According to an American official who is not authorized to speak publicly, after the Centom Commander, General Erik Kurilla, sent HegSeth details to secure communications on imminent military operations on March 15, Hegseth shared this information, motorized, with two distinct signal discussion groups. One was made up of senior officials of the Trump administration – and inadvertently included journalist Jeffrey Goldberg. But the other cat group included people without clear reason to receive sensitive information.
“The last time he was wrongly used a communication system without security, and he wrongly thought that he was only talking about security authorization holders,” said Kevin Carroll, who served 30 years in the army, then in the CIA, then in the Department of Internal Security in the first Trump administration. Security violations as well as the cat groups are called “spill” by the military, but it is more, says Carroll.
“Here, he knowingly uses a communication system without security and knowingly gives classified information to people who are not security authorization holders, so it’s really more than a spill,” said Carroll. “This really comes back to the type of will which is generally prosecuted by the Ministry of Justice.”
Surprise
Even the man that President Trump chose as his highest military official, president of the joint chiefs Dan Caine, seemed to have trouble using HegSeth of the first group of signals during his confirmation audience.

“We can all agree that we must always protect the element of surprise,” Caine said when he was questioned several times of attack plans that fake in advance.
When he was asked directly what he would have done if he found himself on an unused platform where tactical information was under discussion, he said: “I would weigh and stop it if I was part, but in this case, I was not.”

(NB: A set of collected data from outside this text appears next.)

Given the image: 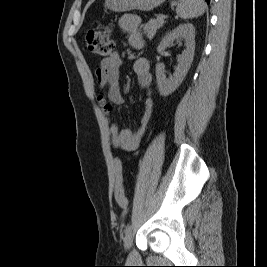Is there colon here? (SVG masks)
Here are the masks:
<instances>
[{"mask_svg":"<svg viewBox=\"0 0 267 267\" xmlns=\"http://www.w3.org/2000/svg\"><path fill=\"white\" fill-rule=\"evenodd\" d=\"M86 44L88 49L104 59L109 58L113 54L114 43L111 39L110 30L102 25H96L90 29L86 35ZM114 195L118 205L126 209L128 207V199L125 195L123 186V165L119 158L114 160Z\"/></svg>","mask_w":267,"mask_h":267,"instance_id":"5ec220e1","label":"colon"}]
</instances>
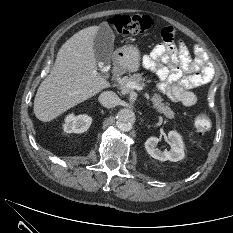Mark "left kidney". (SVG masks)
I'll return each mask as SVG.
<instances>
[{"label": "left kidney", "mask_w": 233, "mask_h": 233, "mask_svg": "<svg viewBox=\"0 0 233 233\" xmlns=\"http://www.w3.org/2000/svg\"><path fill=\"white\" fill-rule=\"evenodd\" d=\"M168 140L171 146V150L161 151L157 148V144L159 143L160 139L157 137H150L145 142V148L148 154L153 157L154 159L160 161H172L177 162L184 158V143L182 140L181 135L176 131H170L168 133Z\"/></svg>", "instance_id": "1"}]
</instances>
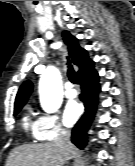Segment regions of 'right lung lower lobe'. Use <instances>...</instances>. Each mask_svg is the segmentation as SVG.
<instances>
[{
  "label": "right lung lower lobe",
  "mask_w": 135,
  "mask_h": 166,
  "mask_svg": "<svg viewBox=\"0 0 135 166\" xmlns=\"http://www.w3.org/2000/svg\"><path fill=\"white\" fill-rule=\"evenodd\" d=\"M78 77L82 89L79 98L84 104L85 112L72 129L71 140L77 147L82 149L87 144V131L94 118L97 97L100 92L99 76L94 69V62L92 61L81 69L78 72Z\"/></svg>",
  "instance_id": "right-lung-lower-lobe-1"
}]
</instances>
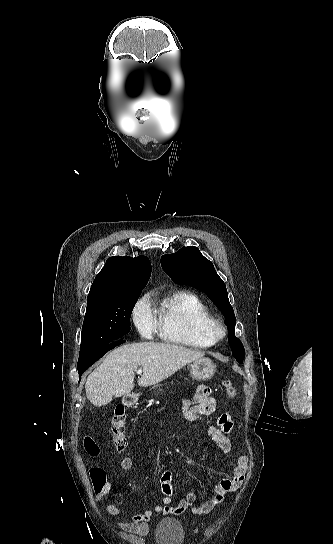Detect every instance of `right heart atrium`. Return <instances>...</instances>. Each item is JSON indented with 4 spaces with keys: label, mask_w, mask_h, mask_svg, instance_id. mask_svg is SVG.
I'll list each match as a JSON object with an SVG mask.
<instances>
[{
    "label": "right heart atrium",
    "mask_w": 333,
    "mask_h": 544,
    "mask_svg": "<svg viewBox=\"0 0 333 544\" xmlns=\"http://www.w3.org/2000/svg\"><path fill=\"white\" fill-rule=\"evenodd\" d=\"M133 321L139 333L151 338L158 328L157 318L147 299L140 300L133 311Z\"/></svg>",
    "instance_id": "1"
}]
</instances>
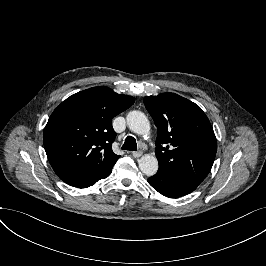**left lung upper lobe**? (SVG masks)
<instances>
[{"label": "left lung upper lobe", "instance_id": "1", "mask_svg": "<svg viewBox=\"0 0 266 266\" xmlns=\"http://www.w3.org/2000/svg\"><path fill=\"white\" fill-rule=\"evenodd\" d=\"M157 127L159 169L200 184L213 165L217 142L205 113L174 93L144 97Z\"/></svg>", "mask_w": 266, "mask_h": 266}]
</instances>
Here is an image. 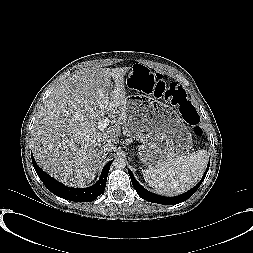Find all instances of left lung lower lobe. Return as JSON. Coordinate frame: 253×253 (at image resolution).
I'll use <instances>...</instances> for the list:
<instances>
[{
  "label": "left lung lower lobe",
  "mask_w": 253,
  "mask_h": 253,
  "mask_svg": "<svg viewBox=\"0 0 253 253\" xmlns=\"http://www.w3.org/2000/svg\"><path fill=\"white\" fill-rule=\"evenodd\" d=\"M209 169V164L207 166V169L205 171L204 176L202 177L201 181L191 190H189L188 192L179 195V196H175V197H164V196H160L154 193H151L150 191L146 190L144 187H142L134 178L132 172L130 170H128L132 184L134 189H136L138 195L143 198L144 200H147L149 202H154V203H159V204H164V205H174V204H178L181 203L185 200H187L188 198H190L195 192L196 190L199 188V186L201 185V183L203 182L207 172Z\"/></svg>",
  "instance_id": "1"
}]
</instances>
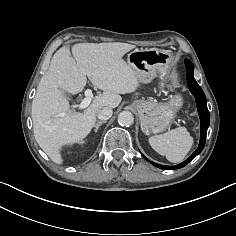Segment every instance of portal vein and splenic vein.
I'll list each match as a JSON object with an SVG mask.
<instances>
[{
  "instance_id": "18ae733b",
  "label": "portal vein and splenic vein",
  "mask_w": 236,
  "mask_h": 236,
  "mask_svg": "<svg viewBox=\"0 0 236 236\" xmlns=\"http://www.w3.org/2000/svg\"><path fill=\"white\" fill-rule=\"evenodd\" d=\"M85 96L86 98H84L78 106L80 110L87 108L91 103V98L93 97L92 90L86 89Z\"/></svg>"
}]
</instances>
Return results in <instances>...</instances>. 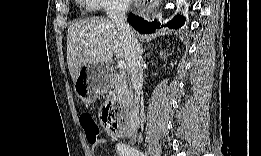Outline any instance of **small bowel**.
Segmentation results:
<instances>
[{
	"mask_svg": "<svg viewBox=\"0 0 261 156\" xmlns=\"http://www.w3.org/2000/svg\"><path fill=\"white\" fill-rule=\"evenodd\" d=\"M105 142H106L105 139L100 138V139L97 141L96 145H103V144H105ZM118 154H119V153H118ZM119 155H120V154H119Z\"/></svg>",
	"mask_w": 261,
	"mask_h": 156,
	"instance_id": "1",
	"label": "small bowel"
}]
</instances>
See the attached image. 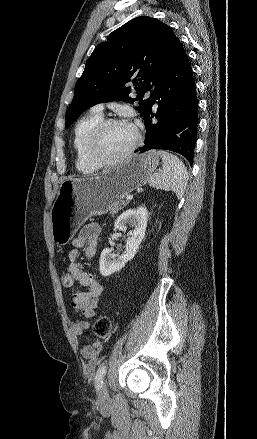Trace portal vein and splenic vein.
Returning <instances> with one entry per match:
<instances>
[{"mask_svg": "<svg viewBox=\"0 0 257 439\" xmlns=\"http://www.w3.org/2000/svg\"><path fill=\"white\" fill-rule=\"evenodd\" d=\"M131 199H133V196H132V195H127V196H126V200H131Z\"/></svg>", "mask_w": 257, "mask_h": 439, "instance_id": "18ae733b", "label": "portal vein and splenic vein"}]
</instances>
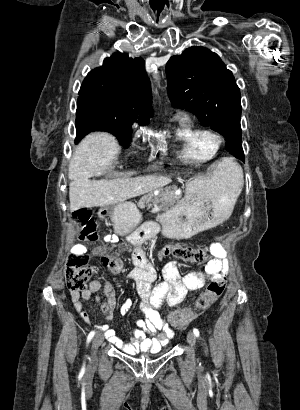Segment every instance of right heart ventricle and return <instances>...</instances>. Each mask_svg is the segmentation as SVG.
I'll return each mask as SVG.
<instances>
[{
	"label": "right heart ventricle",
	"instance_id": "obj_1",
	"mask_svg": "<svg viewBox=\"0 0 300 410\" xmlns=\"http://www.w3.org/2000/svg\"><path fill=\"white\" fill-rule=\"evenodd\" d=\"M210 131L197 126L188 117H182L174 136L179 143L177 155L187 162H204L213 158L217 152L209 140Z\"/></svg>",
	"mask_w": 300,
	"mask_h": 410
}]
</instances>
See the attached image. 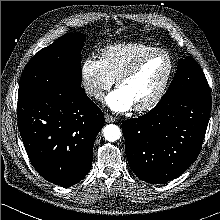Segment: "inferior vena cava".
Instances as JSON below:
<instances>
[{
  "mask_svg": "<svg viewBox=\"0 0 220 220\" xmlns=\"http://www.w3.org/2000/svg\"><path fill=\"white\" fill-rule=\"evenodd\" d=\"M86 92L90 95L95 97L96 99H102L104 97V93L102 90L98 88H87Z\"/></svg>",
  "mask_w": 220,
  "mask_h": 220,
  "instance_id": "inferior-vena-cava-1",
  "label": "inferior vena cava"
}]
</instances>
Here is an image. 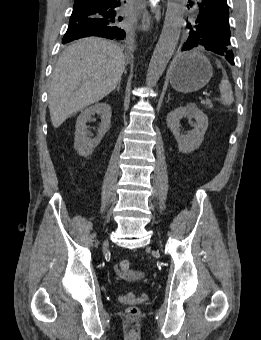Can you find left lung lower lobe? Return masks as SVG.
Wrapping results in <instances>:
<instances>
[{
	"mask_svg": "<svg viewBox=\"0 0 261 340\" xmlns=\"http://www.w3.org/2000/svg\"><path fill=\"white\" fill-rule=\"evenodd\" d=\"M194 4V3H190ZM198 15L193 20L198 25H203L211 20H222L229 18V10L227 0H198L197 3ZM199 41L194 37H189L183 45V50H190L198 47ZM227 61L234 65L233 52L226 56Z\"/></svg>",
	"mask_w": 261,
	"mask_h": 340,
	"instance_id": "0a47b994",
	"label": "left lung lower lobe"
}]
</instances>
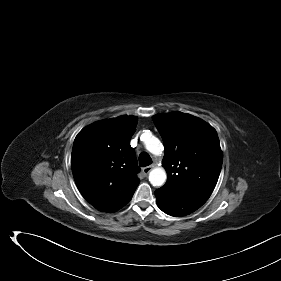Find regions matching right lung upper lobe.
<instances>
[{
	"label": "right lung upper lobe",
	"mask_w": 281,
	"mask_h": 281,
	"mask_svg": "<svg viewBox=\"0 0 281 281\" xmlns=\"http://www.w3.org/2000/svg\"><path fill=\"white\" fill-rule=\"evenodd\" d=\"M138 118L120 116L95 122L79 132L71 168L83 197L96 209L114 212L132 198L140 180L130 139Z\"/></svg>",
	"instance_id": "obj_1"
}]
</instances>
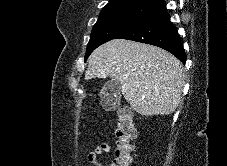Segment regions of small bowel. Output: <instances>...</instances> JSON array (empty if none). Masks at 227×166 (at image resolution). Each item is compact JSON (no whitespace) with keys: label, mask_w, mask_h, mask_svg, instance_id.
Returning a JSON list of instances; mask_svg holds the SVG:
<instances>
[{"label":"small bowel","mask_w":227,"mask_h":166,"mask_svg":"<svg viewBox=\"0 0 227 166\" xmlns=\"http://www.w3.org/2000/svg\"><path fill=\"white\" fill-rule=\"evenodd\" d=\"M110 145L108 143H102L90 150L85 157V162L91 163L94 166H104L100 158L110 152Z\"/></svg>","instance_id":"c3829d8e"}]
</instances>
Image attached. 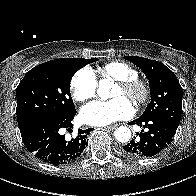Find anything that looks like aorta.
I'll return each instance as SVG.
<instances>
[{
  "instance_id": "762f6f07",
  "label": "aorta",
  "mask_w": 196,
  "mask_h": 196,
  "mask_svg": "<svg viewBox=\"0 0 196 196\" xmlns=\"http://www.w3.org/2000/svg\"><path fill=\"white\" fill-rule=\"evenodd\" d=\"M113 86V82L109 79H101L99 81V87L97 89V94L102 100H107L111 98L113 95L111 93V88ZM114 136L117 141L121 143L128 142L131 138V131L126 126H120L115 130Z\"/></svg>"
}]
</instances>
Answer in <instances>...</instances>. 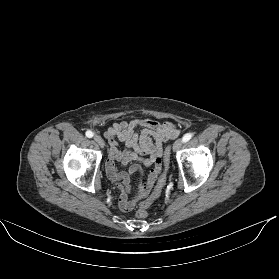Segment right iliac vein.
I'll return each instance as SVG.
<instances>
[{
  "mask_svg": "<svg viewBox=\"0 0 279 279\" xmlns=\"http://www.w3.org/2000/svg\"><path fill=\"white\" fill-rule=\"evenodd\" d=\"M94 141L100 146V147H104V141L103 139L99 136V135H95L94 136Z\"/></svg>",
  "mask_w": 279,
  "mask_h": 279,
  "instance_id": "1",
  "label": "right iliac vein"
}]
</instances>
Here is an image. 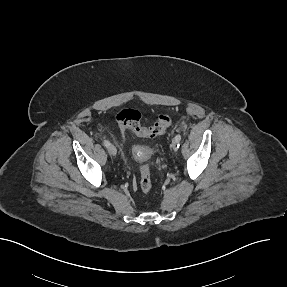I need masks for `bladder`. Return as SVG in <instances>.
Returning a JSON list of instances; mask_svg holds the SVG:
<instances>
[{"instance_id":"1","label":"bladder","mask_w":287,"mask_h":287,"mask_svg":"<svg viewBox=\"0 0 287 287\" xmlns=\"http://www.w3.org/2000/svg\"><path fill=\"white\" fill-rule=\"evenodd\" d=\"M146 150V152H150V150L149 149H145Z\"/></svg>"}]
</instances>
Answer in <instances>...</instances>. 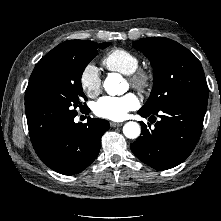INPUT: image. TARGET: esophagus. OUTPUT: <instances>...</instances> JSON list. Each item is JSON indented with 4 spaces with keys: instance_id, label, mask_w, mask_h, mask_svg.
Instances as JSON below:
<instances>
[{
    "instance_id": "obj_1",
    "label": "esophagus",
    "mask_w": 221,
    "mask_h": 221,
    "mask_svg": "<svg viewBox=\"0 0 221 221\" xmlns=\"http://www.w3.org/2000/svg\"><path fill=\"white\" fill-rule=\"evenodd\" d=\"M122 125H123V123L110 122V126H111V127H120V126H122Z\"/></svg>"
}]
</instances>
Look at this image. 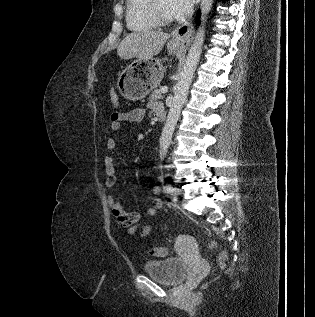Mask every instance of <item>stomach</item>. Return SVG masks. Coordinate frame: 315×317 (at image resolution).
I'll use <instances>...</instances> for the list:
<instances>
[{
    "mask_svg": "<svg viewBox=\"0 0 315 317\" xmlns=\"http://www.w3.org/2000/svg\"><path fill=\"white\" fill-rule=\"evenodd\" d=\"M183 43L172 39L167 49L169 54L179 53ZM164 69L159 59H136L118 75L117 88L127 100L138 101L157 87Z\"/></svg>",
    "mask_w": 315,
    "mask_h": 317,
    "instance_id": "stomach-1",
    "label": "stomach"
}]
</instances>
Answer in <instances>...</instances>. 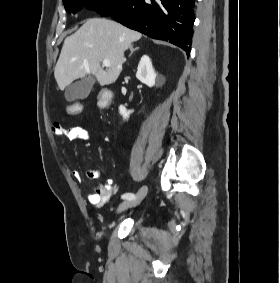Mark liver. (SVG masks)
<instances>
[{
    "label": "liver",
    "mask_w": 280,
    "mask_h": 283,
    "mask_svg": "<svg viewBox=\"0 0 280 283\" xmlns=\"http://www.w3.org/2000/svg\"><path fill=\"white\" fill-rule=\"evenodd\" d=\"M142 34L104 18L88 19L68 36L57 61L54 76L60 90L74 80L93 75L101 86L114 83L122 71L124 52ZM111 66L104 70L101 61Z\"/></svg>",
    "instance_id": "obj_1"
}]
</instances>
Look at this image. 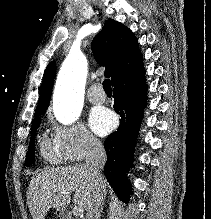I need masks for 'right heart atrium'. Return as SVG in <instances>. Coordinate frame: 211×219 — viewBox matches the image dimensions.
<instances>
[{"label": "right heart atrium", "instance_id": "right-heart-atrium-1", "mask_svg": "<svg viewBox=\"0 0 211 219\" xmlns=\"http://www.w3.org/2000/svg\"><path fill=\"white\" fill-rule=\"evenodd\" d=\"M52 128L53 143L67 161H81L103 149L101 141L80 122L71 125L53 123Z\"/></svg>", "mask_w": 211, "mask_h": 219}]
</instances>
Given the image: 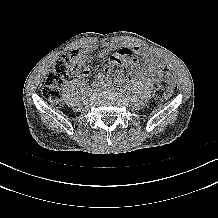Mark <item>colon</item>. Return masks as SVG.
I'll return each instance as SVG.
<instances>
[{
  "label": "colon",
  "mask_w": 218,
  "mask_h": 218,
  "mask_svg": "<svg viewBox=\"0 0 218 218\" xmlns=\"http://www.w3.org/2000/svg\"><path fill=\"white\" fill-rule=\"evenodd\" d=\"M74 59V52L69 56H64L56 62L49 72L43 89V96L54 105H58L61 101V86L68 80L71 73V65ZM170 93V77L168 70L162 68L159 73L158 86L148 100V107L156 109L160 107Z\"/></svg>",
  "instance_id": "obj_1"
}]
</instances>
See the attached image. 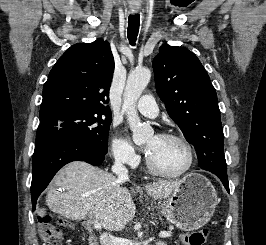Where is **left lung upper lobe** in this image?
Returning <instances> with one entry per match:
<instances>
[{"label": "left lung upper lobe", "instance_id": "1", "mask_svg": "<svg viewBox=\"0 0 266 245\" xmlns=\"http://www.w3.org/2000/svg\"><path fill=\"white\" fill-rule=\"evenodd\" d=\"M155 85L169 116L197 152L199 166L227 174L216 91L194 53L162 46L153 60Z\"/></svg>", "mask_w": 266, "mask_h": 245}]
</instances>
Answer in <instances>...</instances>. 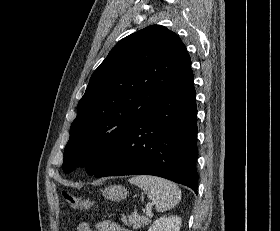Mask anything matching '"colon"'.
Here are the masks:
<instances>
[{"label": "colon", "mask_w": 280, "mask_h": 231, "mask_svg": "<svg viewBox=\"0 0 280 231\" xmlns=\"http://www.w3.org/2000/svg\"><path fill=\"white\" fill-rule=\"evenodd\" d=\"M62 196L68 206L73 209L86 210L94 205L93 202H89L80 197L74 196L68 191H63Z\"/></svg>", "instance_id": "1"}]
</instances>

Military officers who sent evaluations from the battlefield that had lost their jobs for having transmitted information on an unwelcome channel, said Carroll, the army lawyer who served in the first Trump administration. He defended a junior officer of the Marine Corps in court who sent urgent information and potentially saving the life of other officers in Afghanistan from an unsecified email server and was noted from his functions.
Carroll says, for the troops, to see leadership share attack plans in advance on the signal, but so far, no consequence is toxic to morale. But this double standard is so common, he adds, that there is a sentence for that in the army: “Different spanking for different rows.”
Carroll underlines examples of the two political parties where the mismanagement of senior officials of classified information remained mainly unpunished: Hillary Clinton, Sandy Berger, President Joe Biden; Richard Armitage, the former vice-president Mike Pence, and of course Trump.
But several current and former military prosecutors and defense lawyers have agreed that there is no precedent for a defense secretary voluntarily disclosing operational plans against a hostile military force in real time.

Hegseth’s repercussions remain unclear. Democrats and at least a republican legislator called for his resignation following the news. NPR previously pointed out that the White House had started the research process of a new Pentagon leader to replace Pete Hegseth, although Trump publicly declared that he was standing alongside his defense secretary, and the White House delicately denied these reports.
Trump and Hegseth blamed “the former dissatisfied staff” for revealing the existence of the second group of signal cats. They seem to refer to four senior advisers who left the Pentagon last week last week. The former spokesperson for the Ministry of Defense, John Ulyot, resigned, then published an opinion article calling the “complete collapse” of the intestines last month.
Three other Pentagon advisers – Colin Carroll, Dan Caldwell and Darin Selnick – were escorted outside the Pentagon and accused of having disclosed information to the press. They published a joint declaration on X saying that they had not even been informed of what they are accused of fleeing. Caldwell and Selnik are longtime associates of HegSeth who have worked with him at Conclé Veterans for America, a group of right -wing policies.
In response to the accusations that the three men have disclosed information to the media, Selnick told NPR: “We are talking about the next steps.”